YOUR GOAL: Keep to one stretch of the data below, the lines from the one with "Agencia de Periodismo Investigativo" up to and including the one with "Öffentliche Konstruktoren", and return that stretch exactly.

Saved entries:
::::::::

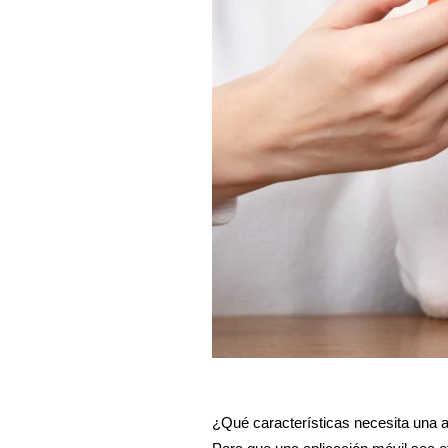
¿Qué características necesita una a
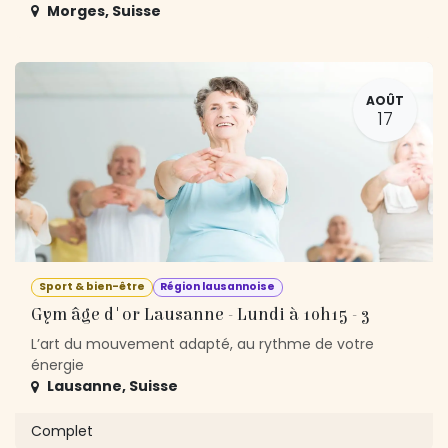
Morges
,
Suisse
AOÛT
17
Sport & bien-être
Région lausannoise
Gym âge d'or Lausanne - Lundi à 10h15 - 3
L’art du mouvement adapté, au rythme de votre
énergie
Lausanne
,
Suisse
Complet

::::::::

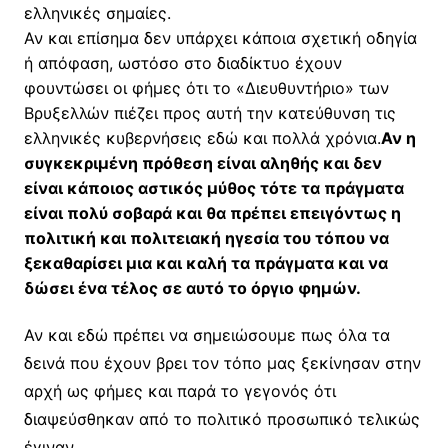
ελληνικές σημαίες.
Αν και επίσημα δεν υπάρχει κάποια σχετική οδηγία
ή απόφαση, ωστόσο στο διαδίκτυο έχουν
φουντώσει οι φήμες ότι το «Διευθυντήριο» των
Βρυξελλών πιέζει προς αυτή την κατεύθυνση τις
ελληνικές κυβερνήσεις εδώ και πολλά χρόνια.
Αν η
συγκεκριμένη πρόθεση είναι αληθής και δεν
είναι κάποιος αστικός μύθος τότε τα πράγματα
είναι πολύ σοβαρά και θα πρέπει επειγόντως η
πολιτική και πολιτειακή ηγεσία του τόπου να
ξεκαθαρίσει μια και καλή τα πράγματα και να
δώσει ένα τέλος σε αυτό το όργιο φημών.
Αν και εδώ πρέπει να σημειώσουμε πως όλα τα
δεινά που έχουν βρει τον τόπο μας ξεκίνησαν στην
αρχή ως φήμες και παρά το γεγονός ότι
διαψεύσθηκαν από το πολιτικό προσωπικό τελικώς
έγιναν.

::::::::

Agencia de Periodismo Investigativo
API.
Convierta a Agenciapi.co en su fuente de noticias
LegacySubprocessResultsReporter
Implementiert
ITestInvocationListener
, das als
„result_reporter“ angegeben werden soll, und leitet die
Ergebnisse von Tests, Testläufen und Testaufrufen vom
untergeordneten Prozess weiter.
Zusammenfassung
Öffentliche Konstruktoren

::::::::

WRITTEN SOLUTION:
Agencia de Periodismo Investigativo
API.
Convierta a Agenciapi.co en su fuente de noticias
LegacySubprocessResultsReporter
Implementiert
ITestInvocationListener
, das als
„result_reporter“ angegeben werden soll, und leitet die
Ergebnisse von Tests, Testläufen und Testaufrufen vom
untergeordneten Prozess weiter.
Zusammenfassung
Öffentliche Konstruktoren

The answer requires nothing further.